Diese tatsächlichen Feststellungen reichen dazu aus, daß das LSG ohne Rechtsverstoß zu dem Ergebnis gelangen konnte, der Kläger habe den kriegseigentümlichen Gefahrenbereich erkennen müssen.

Bei den tatsächlichen Feststellungen im angefochtenen Urteil kann nicht mit der Revision gesagt werden, die Maßstäbe für die Einsichtfähigkeit des Klägers seien überspannt worden.

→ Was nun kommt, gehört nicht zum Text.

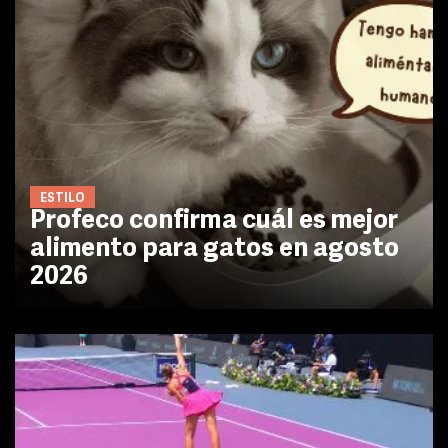
ESTILO
Profeco confirma cuál es mejor
alimento para gatos en agosto
2026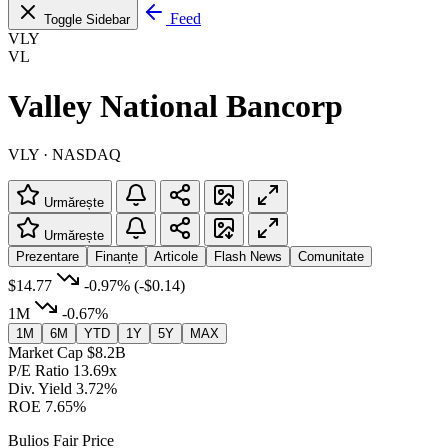
Feed
Toggle Sidebar
VLY
VL
Valley National Bancorp
VLY · NASDAQ
Urmărește
Urmărește
Prezentare
Finanțe
Articole
Flash News
Comunitate
$14.77
-0.97%
(-$0.14)
1M
-0.67%
1M
6M
YTD
1Y
5Y
MAX
Market Cap
$8.2B
P/E Ratio
13.69x
Div. Yield
3.72%
ROE
7.65%
Bulios Fair Price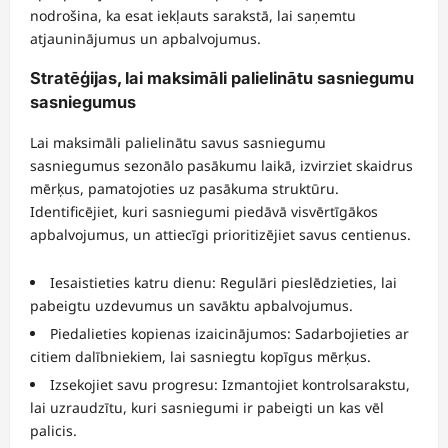
nodrošina, ka esat iekļauts sarakstā, lai saņemtu
atjauninājumus un apbalvojumus.
Stratēģijas, lai maksimāli palielinātu sasniegumu
sasniegumus
Lai maksimāli palielinātu savus sasniegumu
sasniegumus sezonālo pasākumu laikā, izvirziet skaidrus
mērķus, pamatojoties uz pasākuma struktūru.
Identificējiet, kuri sasniegumi piedāvā visvērtīgākos
apbalvojumus, un attiecīgi prioritizējiet savus centienus.
Iesaistieties katru dienu: Regulāri pieslēdzieties, lai
pabeigtu uzdevumus un savāktu apbalvojumus.
Piedalieties kopienas izaicinājumos: Sadarbojieties ar
citiem dalībniekiem, lai sasniegtu kopīgus mērķus.
Izsekojiet savu progresu: Izmantojiet kontrolsarakstu,
lai uzraudzītu, kuri sasniegumi ir pabeigti un kas vēl
palicis.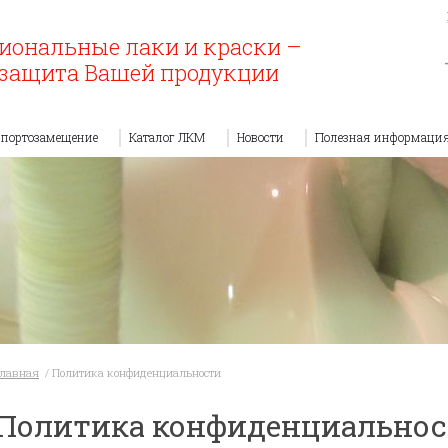
иональные лаки и краски –
защита Вашей продукции
портозамещение
Каталог ЛКМ
Новости
Полезная информаци
Главная
/
Политика конфиденциальности
Политика конфиденциально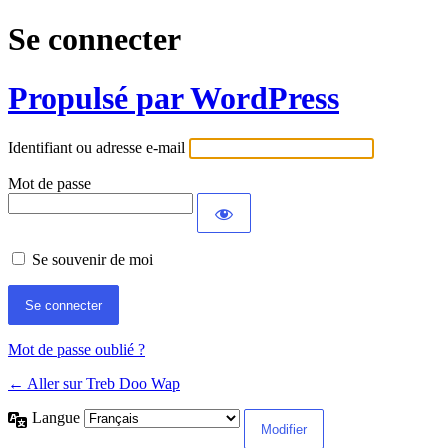
Se connecter
Propulsé par WordPress
Identifiant ou adresse e-mail
Mot de passe
Se souvenir de moi
Mot de passe oublié ?
← Aller sur Treb Doo Wap
Langue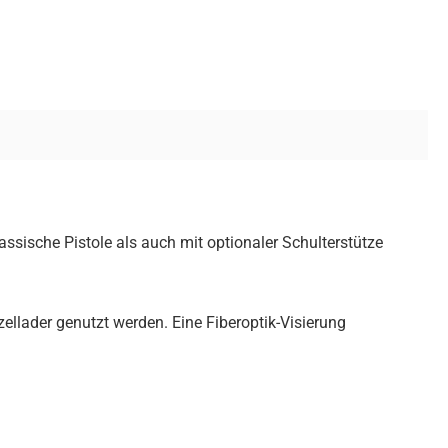
ssische Pistole als auch mit optionaler Schulterstütze
llader genutzt werden. Eine Fiberoptik-Visierung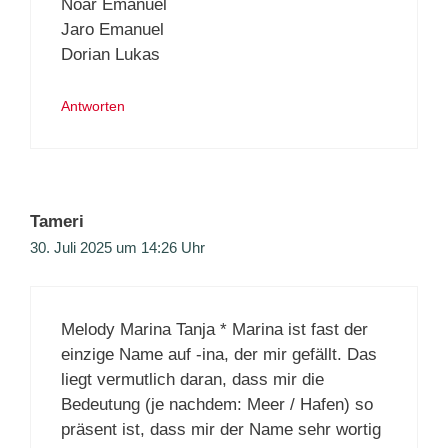
Noar Emanuel
Jaro Emanuel
Dorian Lukas
Antworten
Tameri
30. Juli 2025 um 14:26 Uhr
Melody Marina Tanja * Marina ist fast der
einzige Name auf -ina, der mir gefällt. Das
liegt vermutlich daran, dass mir die
Bedeutung (je nachdem: Meer / Hafen) so
präsent ist, dass mir der Name sehr wortig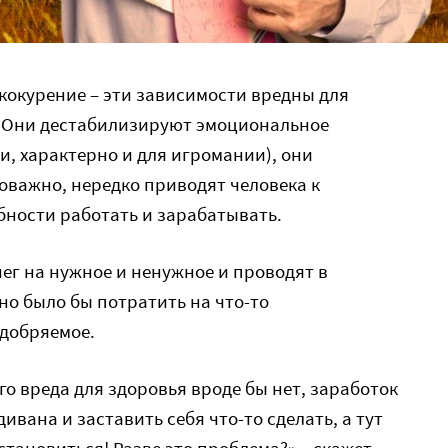
кокурение – эти зависимости вредны для
о. Они дестабилизируют эмоциональное
ти, характерно и для игромании), они
оважно, нередко приводят человека к
бности работать и зарабатывать.
нег на нужное и ненужное и проводят в
но было бы потратить на что-то
одобряемое.
го вреда для здоровья вроде бы нет, заработок
ивана и заставить себя что-то сделать, а тут
становиться! Разве это проблема?» – скажет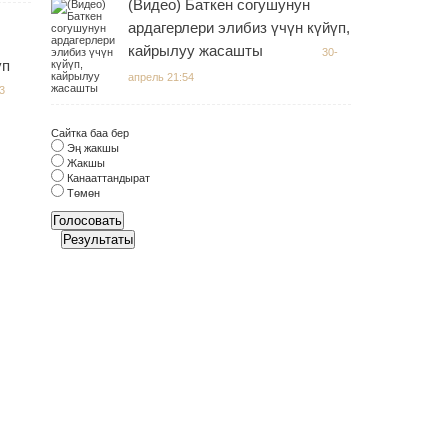
(Видео) Баткен согушунун
ардагерлери элибиз үчүн күйүп,
кайрылуу жасашты
30-
уп
апрель 21:54
3
Сайтка баа бер
Эң жакшы
Жакшы
Канааттандырат
Төмөн
Голосовать
Результаты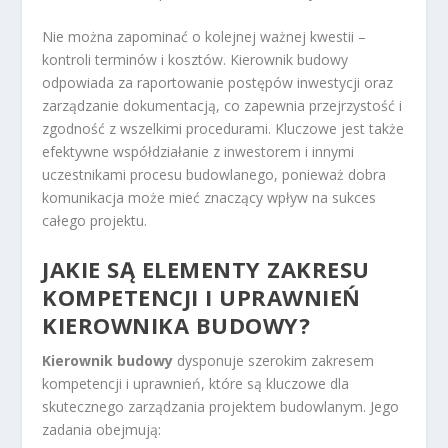
Nie można zapominać o kolejnej ważnej kwestii –
kontroli terminów i kosztów. Kierownik budowy
odpowiada za raportowanie postępów inwestycji oraz
zarządzanie dokumentacją, co zapewnia przejrzystość i
zgodność z wszelkimi procedurami. Kluczowe jest także
efektywne współdziałanie z inwestorem i innymi
uczestnikami procesu budowlanego, ponieważ dobra
komunikacja może mieć znaczący wpływ na sukces
całego projektu.
JAKIE SĄ ELEMENTY ZAKRESU
KOMPETENCJI I UPRAWNIEŃ
KIEROWNIKA BUDOWY?
Kierownik budowy
dysponuje szerokim zakresem
kompetencji i uprawnień, które są kluczowe dla
skutecznego zarządzania projektem budowlanym. Jego
zadania obejmują: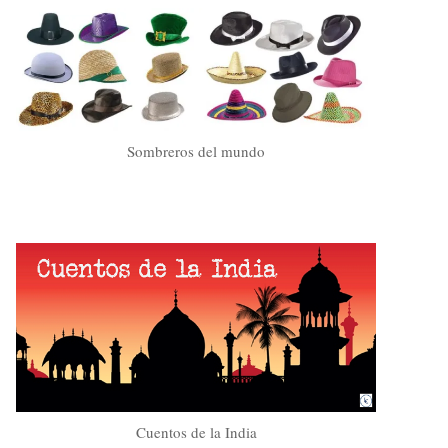
Sombreros del mundo
Cuentos de la India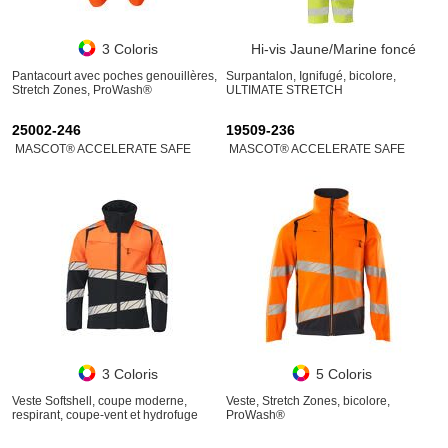
3 Coloris
Hi-vis Jaune/Marine foncé
Pantacourt avec poches genouillères,
Surpantalon, Ignifugé, bicolore,
Stretch Zones, ProWash®
ULTIMATE STRETCH
25002-246
19509-236
MASCOT® ACCELERATE SAFE
MASCOT® ACCELERATE SAFE
3 Coloris
5 Coloris
Veste Softshell, coupe moderne,
Veste, Stretch Zones, bicolore,
respirant, coupe-vent et hydrofuge
ProWash®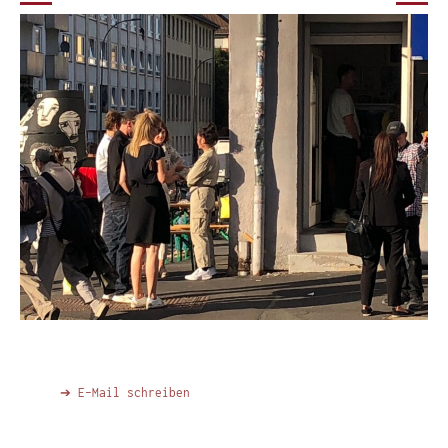
➔ E-Mail schreiben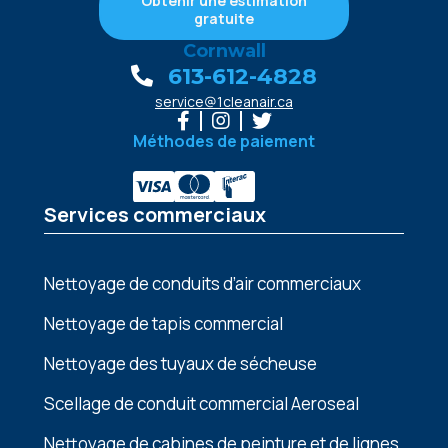
Obtenir une estimation
gratuite
Cornwall
613-612-4828
service@1cleanair.ca
Méthodes de paiement
Services commerciaux
Nettoyage de conduits d’air commerciaux
Nettoyage de tapis commercial
Nettoyage des tuyaux de sécheuse
Scellage de conduit commercial Aeroseal
Nеttoyagе dе cabinеs dе pеinturе еt dе lignеs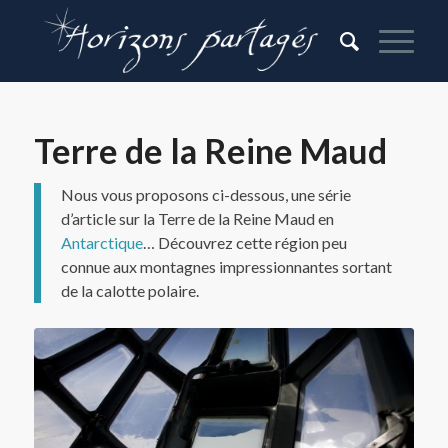
Terre de la Reine Maud
Nous vous proposons ci-dessous, une série
d’article sur la Terre de la Reine Maud en
Antarctique
… Découvrez cette région peu
connue aux montagnes impressionnantes sortant
de la calotte polaire.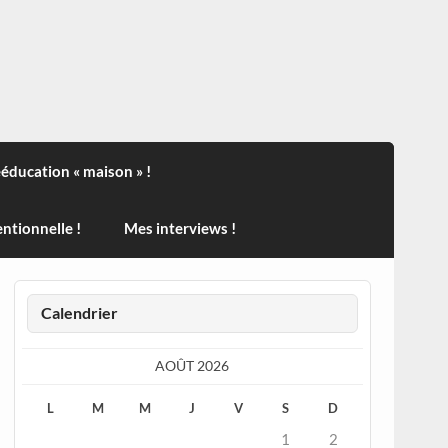
ndisport , des actualités sur la santé, sur les vaccins, de
ééducation « maison » !
ntionnelle !
Mes interviews !
Calendrier
AOÛT 2026
L
M
M
J
V
S
D
1
2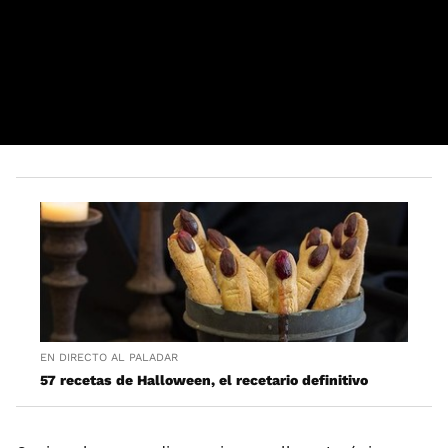
EN DIRECTO AL PALADAR
57 recetas de Halloween, el recetario definitivo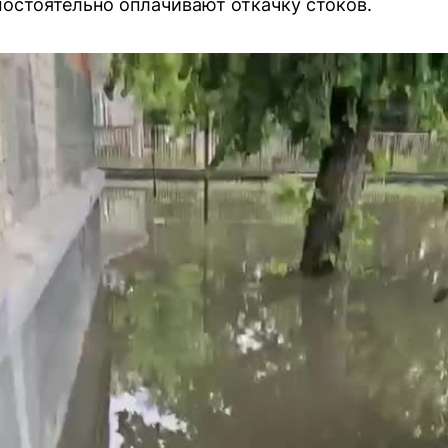
мостоятельно оплачивают откачку стоков.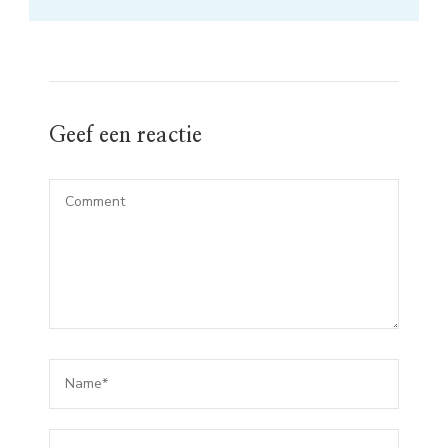
Geef een reactie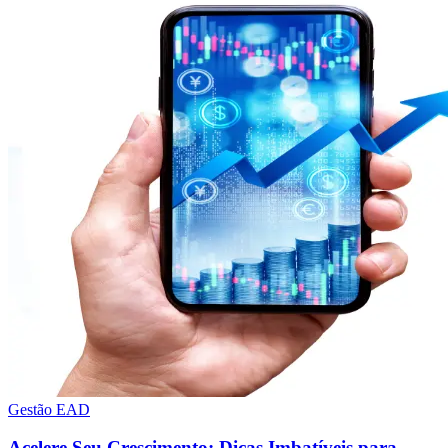
Gestão EAD
Acelere Seu Crescimento: Dicas Imbatíveis para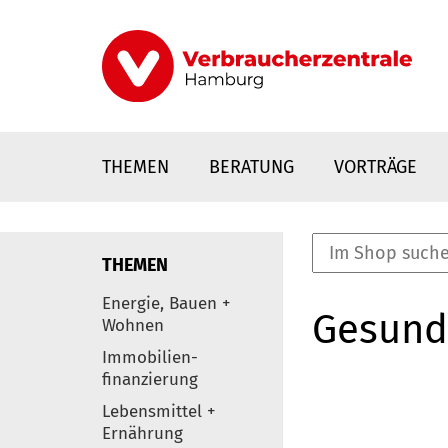
Direkt
zum
Inhalt
THEMEN
BERATUNG
VORTRÄGE
THEMEN
nstaltungen
Energie, Bauen +
Gesund
0
Wohnen
Elemente
Immobilien-
finanzierung
Lebensmittel +
Ernährung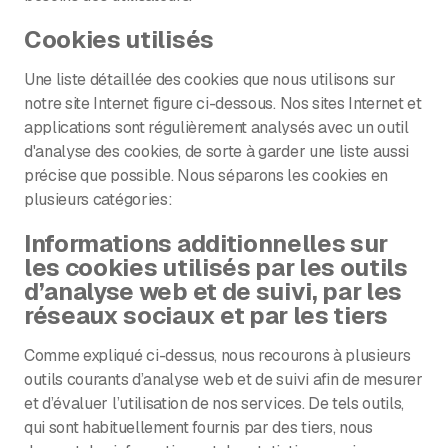
Cookies utilisés
Une liste détaillée des cookies que nous utilisons sur
notre site Internet figure ci-dessous. Nos sites Internet et
applications sont régulièrement analysés avec un outil
d'analyse des cookies, de sorte à garder une liste aussi
précise que possible. Nous séparons les cookies en
plusieurs catégories:
Informations additionnelles sur
les cookies utilisés par les outils
d’analyse web et de suivi, par les
réseaux sociaux et par les tiers
Comme expliqué ci-dessus, nous recourons à plusieurs
outils courants d’analyse web et de suivi afin de mesurer
et d’évaluer l’utilisation de nos services. De tels outils,
qui sont habituellement fournis par des tiers, nous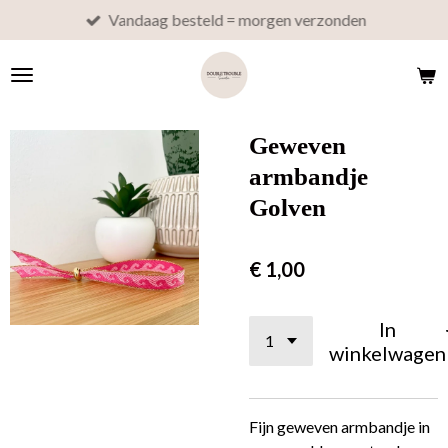
Vandaag besteld = morgen verzonden
Ga
direct
naar
de
hoofdinhoud
Geweven
armbandje
Golven
€ 1,00
In
winkelwagen
Fijn geweven armbandje in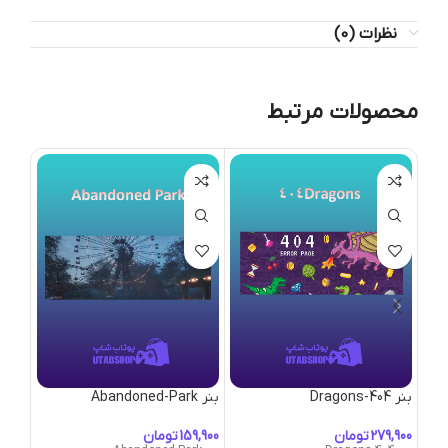
نظرات (0)
محصولات مرتبط
بنر 404-Dragons
بنر Abandoned-Park
بنر Abandoned-Town
تومان
تومان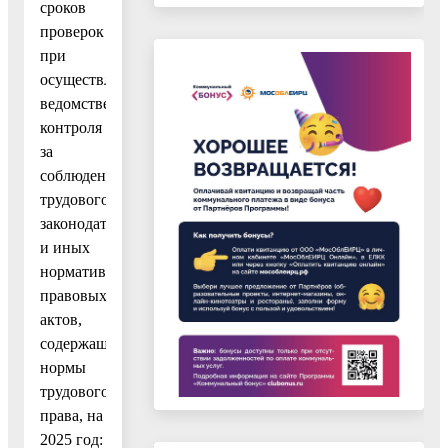
сроков
проверок
при
осуществлении
ведомственного
контроля
за
соблюдением
трудового
законодательства
и иных
нормативных
правовых
актов,
содержащих
нормы
трудового
права, на
2025 год: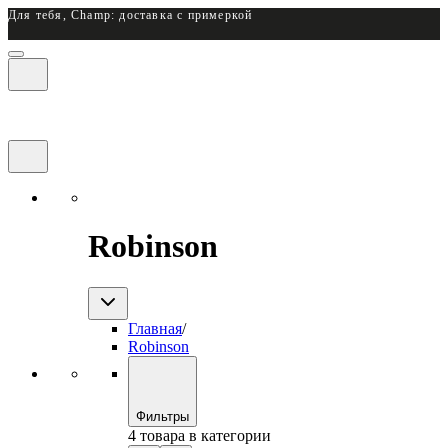
Для тебя, Champ: доставка с примеркой
Robinson
Главная
/
Robinson
Фильтры
4 товара в категории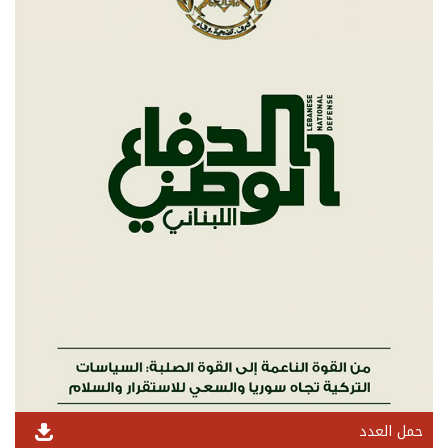
حمل العدد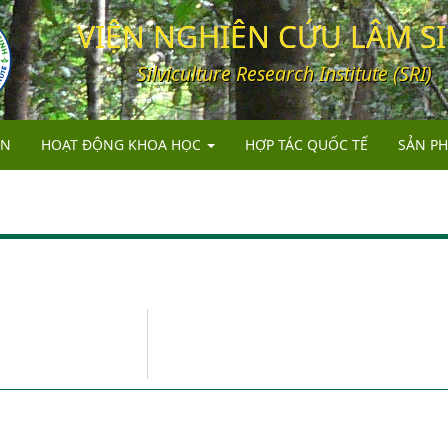
VIỆN NGHIÊN CỨU LÂM S
Silviculture Research Institute (SRI)
ỆN
HOẠT ĐỘNG KHOA HỌC
HỢP TÁC QUỐC TẾ
SẢN P
RỪNG TRỒNG
SÁCH
RỪNG TỰ NHIÊN
BÀI B
NÔNG LÂM KẾT HỢP
BÁO C
ĐIỀU TRA, QUY HOẠCH VÀ VIỄN THÁM
TIÊU 
ĐA DẠNG SINH HỌC VÀ BẢO TỒN NGUỒN GEN
GIỐNG
QUẢN LÝ RỪNG BỀN VỮNG VÀ CHỨNG CHỈ RỪNG
DỊCH VỤ, CHUYỂN GIAO KHCN VÀ KHUYẾN LÂM
HỘI THẢO, TẬP HUẤN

Wenn man auch mit dem LSG davon ausgeht, daß er die Handgranate zunächst als solche nicht erkannt hat, so mußte doch der äußere Anschein des Metallgegenstandes mit dem Hebel, der sich nicht bewegen ließ, und dem Ring in ihm die Überzeugung reifen lassen, daß dieser ihm unbekannte Gegenstand Gefahren in sich bergen könne. Mag diese Einsicht auch nicht gleich beim ersten Betrachten sich eingestellt haben, so doch bei dem offenbar über längere Zeit fortgesetzten Betasten. Allerspätestens in dem Augenblick, als sich der Ring herausziehen ließ und der Hebel sich bewegte; mußte der Kläger sich an die Warnungen seines Vaters erinnern und erkennen, daß er Kriegsmaterial, und zwar offenbar einen Explosionskörper vor sich hatte. Ihm mußte auch klar werden, daß er eine Automatik in Gang gesetzt hatte, welche aller Wahrscheinlichkeit nach mit einer Explosion endete. Zu dieser Erkenntnis mußte er auch aus seinem früheren Hantieren mit Chemikalien als Treibsatz einer Rakete kommen. In diesem Augenblick hatte der Kläger an sich noch Zeit genug, der Gefahr zu entgehen. Wenn er trotzdem die Handgranate weiter betrachtete und dann erst überlegte, daß er sie fortwerfen könne, ist dieses Zuwarten und Beobachten die wesentliche Bedingung für den dann eingetretenen Körperschaden gewesen.

Da also die angefochtene Entscheidung zu Bedenken keinen Anlaß gibt, mußte die Revision des Klägers zurückgewiesen werden.

Die Entscheidung über die Kosten beruht auf § 193 Abs. 1 SGG.